Christopher Golden & Jeff Mariotte, Gen 13: Netherwar
(Ace Books/Byron Preiss Multimedia, 1999)

It's generally pretty easy to tell if the authors of a tie-in novel are having fun. If they are, the book moves, the banter crackles, and there's a sense of fun to the proceedings. If they aren't, then gloom prevails, the pace drags, and it feels like the author's making the reader suffer for the sins of the franchise.
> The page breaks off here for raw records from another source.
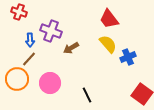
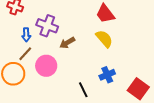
blue cross: (128, 57) -> (107, 75), moved
pink circle: (50, 83) -> (46, 66), moved

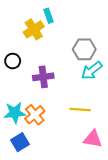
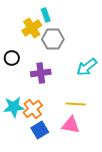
gray hexagon: (84, 49) -> (53, 39), moved
pink triangle: (93, 139) -> (71, 125), moved
blue square: (20, 142) -> (40, 130), moved

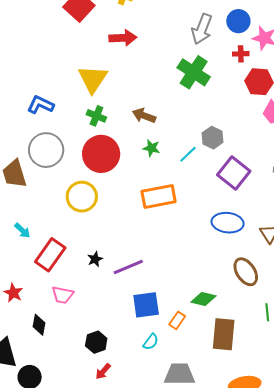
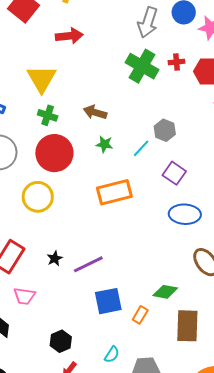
red cross: (241, 54) -> (177, 62), moved
purple square: (234, 173) -> (174, 173), moved, size x0.7
cyan semicircle: (151, 342) -> (112, 355), moved

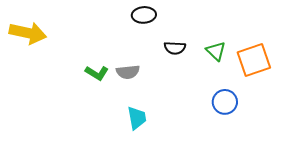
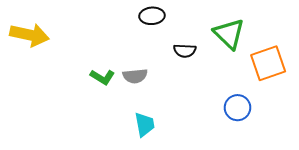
green triangle: (216, 51) -> (229, 34), moved, size x1.5

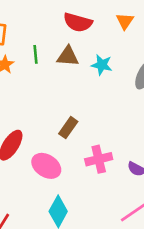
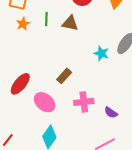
cyan star: (102, 65) -> (101, 53), moved

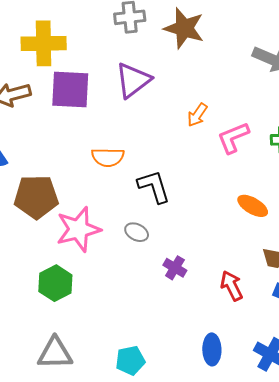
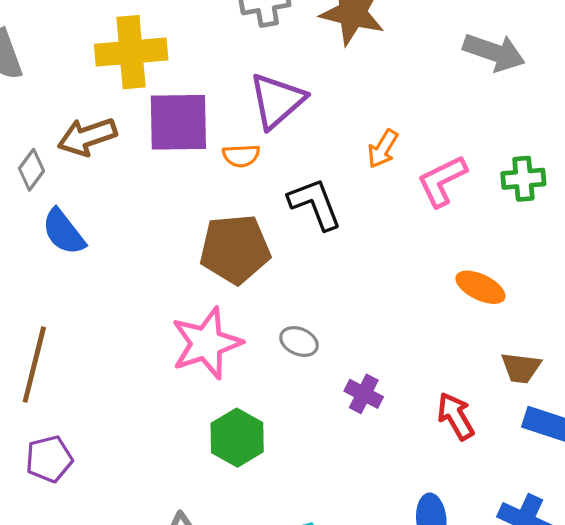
orange semicircle: (108, 157) -> (241, 156), moved, size x0.7
black L-shape: (154, 186) -> (315, 204), moved
brown pentagon: (36, 197) -> (235, 249), moved
green hexagon: (55, 283) -> (237, 438), moved

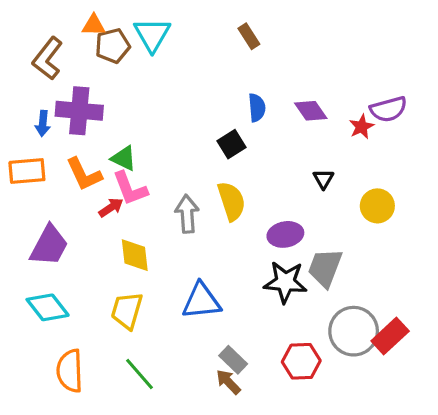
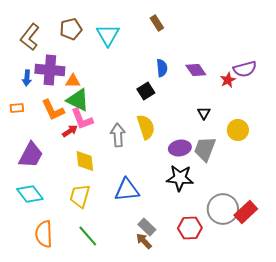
orange triangle: (94, 25) -> (73, 81), moved
cyan triangle: (152, 35) -> (108, 35), moved
green triangle: (124, 158) -> (78, 100), size x1.4
orange rectangle: (27, 171) -> (17, 108), size x0.6
gray trapezoid: (325, 268) -> (205, 149), moved

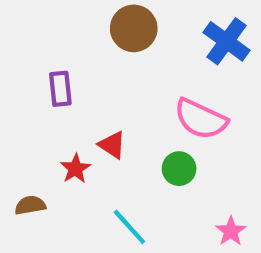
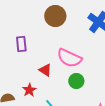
pink semicircle: (201, 119) -> (69, 58), moved
red star: (75, 169) -> (29, 90), moved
Netherwar definitely falls into the former category. Based on the hormone-drenched Wildstorm comic, it follows the adventures of a pack of teenaged superheroes as they travel to Las Vegas at the behest of a creepy old man in order to save the world. To be fair, the old man in question is creepy because he's several hundred years old and can do magic, but it's still odd. And what's odder is that he has in his possession the legendary Horn that can unmake the world, which demons and rogue secret agents alike are willing to kill to get their hands on. Throw in the fact that there's already a gate to Hell open in the basement of a horror-themed casino, and, well, things could get very messy, very quickly.

Fortunately, Golden and Mariotte handle this the right way, which is to say they don't take it seriously. Rather than trying to impart some existential angst to what's really a tongue-in-cheek concept, they have fun with it. Horror fans will notice all sorts of gleeful namechecking in the casino, and the critters the heroes fight -- when they're not angsting over their respective love lives and unrequited crushes -- are suitably freaky and disgusting. Throw in a couple of comic relief evil mooks, over-the-top evil from the scantily clad Agent Baiul, and a Valuable Lesson About Teamwork, and you have a fun, light read.

Does it make a hell of a lot of sense? Not particularly. But a novel about superpowered teens punching out zombie casino guests and ogling each other as they fight evil doesn't need to be Dostoyevsky. It just needs to be fun, and fast, and faithful to its source material to be an enjoyable read. Whatever the flaws of the comic its based on might be -- and they are many -- Netherwar succeeds on all counts, and thus can be counted a fun read.